The film has just finished and I can still hear the last notes of the credits, see the last pictures of father and son, and feel the last tears, as they slowly dry on my cheeks.
Actually I denFernseher made out of boredom, and had not seen before really far. Typically in such a mood I zap around a bit until I fall asleep then. But already covered the first images of this movie captivated me so that I have the remote control put away, all the lights off and the pictures seem to me to read.
Alex (William H. Macy) has two jobs. In his apartment, he runs a small mail order business and sells kitchen utensils just like adult products. The true maintenance for his family but with Alex earned his second career: He kills people. He learned the profession from his father, who still runs the business and for the Alex has been working his youth. But approaching the more Alex's own son on the age at which Alex is the first time fired a weapon, the more hits his almost innate appearing dysthymia into a deep crisis.
To get hold of himself again to be turned to a psychoanalyst, Alex, in the waiting room he meets Sarah (Neve Campbell), whose mysterious and melancholy lightness, it captivates. But later, as a few weeks, his father handed him the envelope with the documents for his new job begins the prelude to a dramatic end.

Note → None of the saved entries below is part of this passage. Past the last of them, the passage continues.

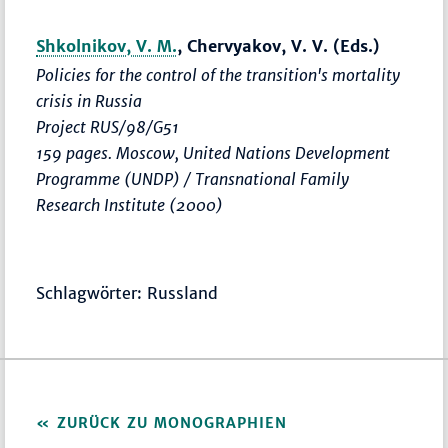
Shkolnikov, V. M.
, Chervyakov, V. V. (Eds.)
Policies for the control of the transition's mortality
crisis in Russia
Project RUS/98/G51
159 pages. Moscow, United Nations Development
Programme (UNDP) / Transnational Family
Research Institute (2000)
Schlagwörter: Russland
ZURÜCK ZU MONOGRAPHIEN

In many places, this film has on me, Lost in Translation 'recalls. There is, for a sentimental expression of sad that Bill Murray and William H. Marcy divide. On the other hand, it is certainly the meeting of the father in middle age and the young girl, usually so transcendent themes makes sense and freedom for the viewer subliminally tangible, without ever directly addressing. But above all things, there are the fantastic images that slow, almost gentle settings and really appropriate music, which convey a strong sense of what is really never spoken directly.